-- ABOUT THIS EXERCISE --
Pull out each line of the records holding the string "Tifernate".

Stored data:

=== Section Start ===

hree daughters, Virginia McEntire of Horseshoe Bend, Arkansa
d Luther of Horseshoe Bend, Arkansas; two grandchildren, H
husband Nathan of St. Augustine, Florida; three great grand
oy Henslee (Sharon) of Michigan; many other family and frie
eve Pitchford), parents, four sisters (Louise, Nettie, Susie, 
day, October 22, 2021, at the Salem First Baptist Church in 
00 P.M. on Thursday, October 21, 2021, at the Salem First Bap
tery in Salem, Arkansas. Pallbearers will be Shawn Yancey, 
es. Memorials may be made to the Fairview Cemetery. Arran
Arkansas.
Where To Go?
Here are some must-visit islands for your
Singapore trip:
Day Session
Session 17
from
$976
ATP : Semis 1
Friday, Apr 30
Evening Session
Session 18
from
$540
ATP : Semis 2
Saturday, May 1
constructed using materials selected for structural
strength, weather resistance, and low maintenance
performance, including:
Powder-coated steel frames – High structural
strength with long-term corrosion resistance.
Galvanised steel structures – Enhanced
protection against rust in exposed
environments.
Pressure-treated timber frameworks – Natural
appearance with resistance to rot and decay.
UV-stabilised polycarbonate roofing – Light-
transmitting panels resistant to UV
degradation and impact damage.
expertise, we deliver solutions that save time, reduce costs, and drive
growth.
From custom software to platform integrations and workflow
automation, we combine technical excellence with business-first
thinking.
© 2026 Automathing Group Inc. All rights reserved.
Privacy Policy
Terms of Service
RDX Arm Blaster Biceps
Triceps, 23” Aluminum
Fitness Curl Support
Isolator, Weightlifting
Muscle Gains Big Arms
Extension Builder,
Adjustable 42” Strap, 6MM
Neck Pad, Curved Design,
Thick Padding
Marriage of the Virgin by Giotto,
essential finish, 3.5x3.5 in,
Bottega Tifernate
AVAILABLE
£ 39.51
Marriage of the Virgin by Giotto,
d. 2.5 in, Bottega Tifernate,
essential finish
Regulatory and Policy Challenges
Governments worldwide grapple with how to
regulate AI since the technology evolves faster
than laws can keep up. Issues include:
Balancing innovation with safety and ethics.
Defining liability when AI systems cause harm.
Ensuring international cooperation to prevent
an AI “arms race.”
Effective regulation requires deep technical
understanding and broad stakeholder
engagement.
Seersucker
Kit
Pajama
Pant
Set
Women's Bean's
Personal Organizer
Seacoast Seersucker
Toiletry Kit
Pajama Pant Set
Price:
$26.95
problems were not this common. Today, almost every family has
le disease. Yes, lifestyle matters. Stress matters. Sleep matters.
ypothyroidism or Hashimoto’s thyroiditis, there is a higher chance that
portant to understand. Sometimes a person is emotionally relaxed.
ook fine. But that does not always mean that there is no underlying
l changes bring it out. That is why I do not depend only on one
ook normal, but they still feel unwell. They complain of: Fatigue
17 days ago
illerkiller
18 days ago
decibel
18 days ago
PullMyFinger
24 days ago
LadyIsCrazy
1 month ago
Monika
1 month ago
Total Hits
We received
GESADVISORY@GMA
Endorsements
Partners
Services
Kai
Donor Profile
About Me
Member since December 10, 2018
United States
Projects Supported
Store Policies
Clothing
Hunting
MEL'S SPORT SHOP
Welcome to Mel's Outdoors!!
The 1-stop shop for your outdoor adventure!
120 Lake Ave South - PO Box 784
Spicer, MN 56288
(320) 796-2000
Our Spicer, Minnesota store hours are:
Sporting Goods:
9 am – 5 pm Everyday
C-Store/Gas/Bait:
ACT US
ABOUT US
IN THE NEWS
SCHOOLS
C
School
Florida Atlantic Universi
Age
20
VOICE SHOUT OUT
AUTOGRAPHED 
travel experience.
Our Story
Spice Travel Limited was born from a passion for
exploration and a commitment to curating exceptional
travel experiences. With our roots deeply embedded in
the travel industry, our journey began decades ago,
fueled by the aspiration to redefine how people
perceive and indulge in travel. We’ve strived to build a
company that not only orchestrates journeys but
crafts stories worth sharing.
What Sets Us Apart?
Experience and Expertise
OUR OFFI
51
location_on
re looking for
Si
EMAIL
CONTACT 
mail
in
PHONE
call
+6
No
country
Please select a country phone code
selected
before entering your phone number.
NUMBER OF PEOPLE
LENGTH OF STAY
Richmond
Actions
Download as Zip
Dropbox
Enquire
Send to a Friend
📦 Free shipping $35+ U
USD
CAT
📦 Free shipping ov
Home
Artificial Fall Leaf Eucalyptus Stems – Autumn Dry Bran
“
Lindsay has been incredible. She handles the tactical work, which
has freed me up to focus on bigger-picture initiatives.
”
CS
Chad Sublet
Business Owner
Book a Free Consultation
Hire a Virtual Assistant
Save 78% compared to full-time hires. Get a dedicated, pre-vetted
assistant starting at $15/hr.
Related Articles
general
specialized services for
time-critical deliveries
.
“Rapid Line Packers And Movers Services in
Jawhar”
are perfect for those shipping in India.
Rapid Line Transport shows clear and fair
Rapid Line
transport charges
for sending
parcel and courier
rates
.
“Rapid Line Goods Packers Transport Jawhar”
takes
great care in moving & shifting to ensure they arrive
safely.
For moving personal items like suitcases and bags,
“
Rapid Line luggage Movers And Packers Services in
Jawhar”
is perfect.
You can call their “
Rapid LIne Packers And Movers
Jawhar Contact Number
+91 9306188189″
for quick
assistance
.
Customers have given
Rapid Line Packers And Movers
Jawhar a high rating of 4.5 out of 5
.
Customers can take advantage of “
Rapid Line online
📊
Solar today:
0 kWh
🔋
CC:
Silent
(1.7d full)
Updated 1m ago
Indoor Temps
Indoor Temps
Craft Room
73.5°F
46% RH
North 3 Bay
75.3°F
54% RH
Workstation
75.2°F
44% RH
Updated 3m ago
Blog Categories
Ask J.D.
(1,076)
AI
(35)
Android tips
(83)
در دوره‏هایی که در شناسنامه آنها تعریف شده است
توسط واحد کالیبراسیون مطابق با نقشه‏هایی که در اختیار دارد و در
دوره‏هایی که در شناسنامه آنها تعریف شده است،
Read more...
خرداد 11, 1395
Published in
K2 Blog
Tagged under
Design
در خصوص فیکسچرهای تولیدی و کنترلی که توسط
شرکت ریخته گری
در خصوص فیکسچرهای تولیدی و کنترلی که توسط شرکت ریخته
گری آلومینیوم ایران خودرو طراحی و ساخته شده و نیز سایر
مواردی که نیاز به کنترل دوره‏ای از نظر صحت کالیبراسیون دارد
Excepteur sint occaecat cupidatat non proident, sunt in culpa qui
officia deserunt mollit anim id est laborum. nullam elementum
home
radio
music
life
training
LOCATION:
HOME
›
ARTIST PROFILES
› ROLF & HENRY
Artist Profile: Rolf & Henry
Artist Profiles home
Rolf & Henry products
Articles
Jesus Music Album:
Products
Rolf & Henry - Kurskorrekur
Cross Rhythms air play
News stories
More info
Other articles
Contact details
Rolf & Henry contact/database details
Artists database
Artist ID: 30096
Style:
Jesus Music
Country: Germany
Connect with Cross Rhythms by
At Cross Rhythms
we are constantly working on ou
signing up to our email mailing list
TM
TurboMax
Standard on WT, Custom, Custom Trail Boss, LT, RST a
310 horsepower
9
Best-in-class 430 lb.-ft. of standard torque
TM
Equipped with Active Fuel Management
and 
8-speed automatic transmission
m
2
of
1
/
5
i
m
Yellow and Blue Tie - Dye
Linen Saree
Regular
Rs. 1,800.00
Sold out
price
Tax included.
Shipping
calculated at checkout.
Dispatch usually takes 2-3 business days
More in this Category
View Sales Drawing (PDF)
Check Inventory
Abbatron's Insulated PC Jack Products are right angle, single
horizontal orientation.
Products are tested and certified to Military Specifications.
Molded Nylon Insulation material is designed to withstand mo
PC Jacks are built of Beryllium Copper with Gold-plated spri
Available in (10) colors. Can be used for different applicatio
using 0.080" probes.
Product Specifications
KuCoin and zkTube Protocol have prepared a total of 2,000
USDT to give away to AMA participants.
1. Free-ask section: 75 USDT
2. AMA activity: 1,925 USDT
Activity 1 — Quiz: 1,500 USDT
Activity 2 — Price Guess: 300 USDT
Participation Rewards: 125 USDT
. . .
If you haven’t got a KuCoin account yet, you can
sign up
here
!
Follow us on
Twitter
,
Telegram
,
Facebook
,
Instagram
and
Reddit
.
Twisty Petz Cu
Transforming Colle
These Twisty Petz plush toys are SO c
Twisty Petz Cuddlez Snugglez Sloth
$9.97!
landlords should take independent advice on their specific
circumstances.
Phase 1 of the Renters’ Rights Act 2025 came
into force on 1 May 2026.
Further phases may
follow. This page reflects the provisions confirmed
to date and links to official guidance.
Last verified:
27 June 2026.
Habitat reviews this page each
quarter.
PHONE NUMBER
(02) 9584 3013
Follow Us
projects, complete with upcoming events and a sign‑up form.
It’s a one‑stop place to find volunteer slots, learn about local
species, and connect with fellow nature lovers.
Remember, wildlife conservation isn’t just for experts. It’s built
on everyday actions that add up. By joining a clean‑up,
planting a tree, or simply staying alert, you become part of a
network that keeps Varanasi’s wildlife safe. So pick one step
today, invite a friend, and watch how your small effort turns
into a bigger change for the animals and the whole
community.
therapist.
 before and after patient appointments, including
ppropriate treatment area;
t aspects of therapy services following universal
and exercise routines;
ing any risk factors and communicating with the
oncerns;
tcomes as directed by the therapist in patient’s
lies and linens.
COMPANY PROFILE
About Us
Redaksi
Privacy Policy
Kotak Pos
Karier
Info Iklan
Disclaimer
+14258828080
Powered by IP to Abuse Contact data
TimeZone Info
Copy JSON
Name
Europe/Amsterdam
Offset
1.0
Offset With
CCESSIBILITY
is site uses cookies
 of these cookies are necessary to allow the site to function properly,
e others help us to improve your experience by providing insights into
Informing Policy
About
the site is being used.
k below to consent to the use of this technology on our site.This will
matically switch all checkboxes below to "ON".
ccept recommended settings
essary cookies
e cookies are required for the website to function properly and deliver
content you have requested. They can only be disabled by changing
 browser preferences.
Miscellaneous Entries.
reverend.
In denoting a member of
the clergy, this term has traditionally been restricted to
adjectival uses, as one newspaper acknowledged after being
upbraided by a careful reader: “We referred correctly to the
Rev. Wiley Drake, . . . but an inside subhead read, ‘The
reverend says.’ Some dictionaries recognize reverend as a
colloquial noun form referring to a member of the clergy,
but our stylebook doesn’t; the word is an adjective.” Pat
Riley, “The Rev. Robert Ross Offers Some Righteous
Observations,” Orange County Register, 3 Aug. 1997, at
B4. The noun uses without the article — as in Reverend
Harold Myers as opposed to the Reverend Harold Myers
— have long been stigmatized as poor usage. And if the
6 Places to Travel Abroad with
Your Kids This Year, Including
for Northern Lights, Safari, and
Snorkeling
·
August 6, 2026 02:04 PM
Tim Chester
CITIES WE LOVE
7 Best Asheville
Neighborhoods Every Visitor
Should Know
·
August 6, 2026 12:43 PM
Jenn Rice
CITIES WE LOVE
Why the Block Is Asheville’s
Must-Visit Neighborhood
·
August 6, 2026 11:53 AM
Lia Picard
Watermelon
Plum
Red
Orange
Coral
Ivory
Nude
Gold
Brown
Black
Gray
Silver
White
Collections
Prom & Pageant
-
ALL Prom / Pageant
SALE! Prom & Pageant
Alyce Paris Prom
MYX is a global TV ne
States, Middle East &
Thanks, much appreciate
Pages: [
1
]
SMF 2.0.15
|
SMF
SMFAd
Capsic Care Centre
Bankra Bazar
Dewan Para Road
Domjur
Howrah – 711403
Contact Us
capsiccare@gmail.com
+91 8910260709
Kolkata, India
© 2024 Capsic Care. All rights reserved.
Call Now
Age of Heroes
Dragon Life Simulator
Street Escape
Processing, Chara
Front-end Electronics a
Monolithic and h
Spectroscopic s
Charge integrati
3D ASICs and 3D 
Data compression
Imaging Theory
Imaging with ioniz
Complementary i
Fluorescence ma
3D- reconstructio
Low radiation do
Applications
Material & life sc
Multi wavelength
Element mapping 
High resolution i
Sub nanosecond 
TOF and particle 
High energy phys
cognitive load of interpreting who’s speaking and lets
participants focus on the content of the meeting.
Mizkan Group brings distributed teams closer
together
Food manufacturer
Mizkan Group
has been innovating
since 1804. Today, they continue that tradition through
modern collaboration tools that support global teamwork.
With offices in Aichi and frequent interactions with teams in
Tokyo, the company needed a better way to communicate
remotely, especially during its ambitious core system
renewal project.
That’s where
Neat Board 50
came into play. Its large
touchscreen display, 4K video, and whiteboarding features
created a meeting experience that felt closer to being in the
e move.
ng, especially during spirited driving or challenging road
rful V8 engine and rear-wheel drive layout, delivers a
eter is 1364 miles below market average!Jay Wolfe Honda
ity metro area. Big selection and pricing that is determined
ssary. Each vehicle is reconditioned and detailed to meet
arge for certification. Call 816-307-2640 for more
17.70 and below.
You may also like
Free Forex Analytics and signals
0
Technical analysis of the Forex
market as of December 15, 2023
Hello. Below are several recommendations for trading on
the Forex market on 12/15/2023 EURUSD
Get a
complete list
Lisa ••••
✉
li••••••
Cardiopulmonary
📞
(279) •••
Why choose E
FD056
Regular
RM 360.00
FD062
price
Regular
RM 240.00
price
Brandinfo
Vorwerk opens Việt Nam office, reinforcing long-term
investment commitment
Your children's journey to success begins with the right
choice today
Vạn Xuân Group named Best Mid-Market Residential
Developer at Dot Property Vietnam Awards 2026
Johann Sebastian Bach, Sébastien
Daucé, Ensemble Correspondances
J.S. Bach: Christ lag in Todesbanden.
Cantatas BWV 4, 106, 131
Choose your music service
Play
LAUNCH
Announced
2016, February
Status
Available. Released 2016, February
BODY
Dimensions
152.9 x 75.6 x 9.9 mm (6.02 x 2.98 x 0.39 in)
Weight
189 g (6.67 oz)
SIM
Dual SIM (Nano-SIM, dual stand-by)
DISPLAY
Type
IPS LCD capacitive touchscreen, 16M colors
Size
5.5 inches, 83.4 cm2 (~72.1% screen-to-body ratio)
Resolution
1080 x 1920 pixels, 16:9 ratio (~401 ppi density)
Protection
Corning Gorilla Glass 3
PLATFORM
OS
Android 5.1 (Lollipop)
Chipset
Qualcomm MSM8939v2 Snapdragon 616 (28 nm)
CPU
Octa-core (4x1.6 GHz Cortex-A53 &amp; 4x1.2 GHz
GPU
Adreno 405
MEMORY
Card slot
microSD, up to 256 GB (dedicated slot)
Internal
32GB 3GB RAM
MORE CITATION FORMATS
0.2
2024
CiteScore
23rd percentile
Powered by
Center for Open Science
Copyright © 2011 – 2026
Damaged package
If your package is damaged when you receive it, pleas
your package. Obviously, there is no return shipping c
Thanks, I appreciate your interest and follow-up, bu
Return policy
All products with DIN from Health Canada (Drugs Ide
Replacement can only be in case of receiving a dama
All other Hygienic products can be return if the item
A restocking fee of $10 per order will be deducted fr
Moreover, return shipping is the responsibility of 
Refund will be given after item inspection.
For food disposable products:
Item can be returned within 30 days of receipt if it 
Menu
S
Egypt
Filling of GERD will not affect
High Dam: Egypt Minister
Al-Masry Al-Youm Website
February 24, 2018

=== Section End ===

-- PROBLEM SOLUTION --
Bottega Tifernate
d. 2.5 in, Bottega Tifernate,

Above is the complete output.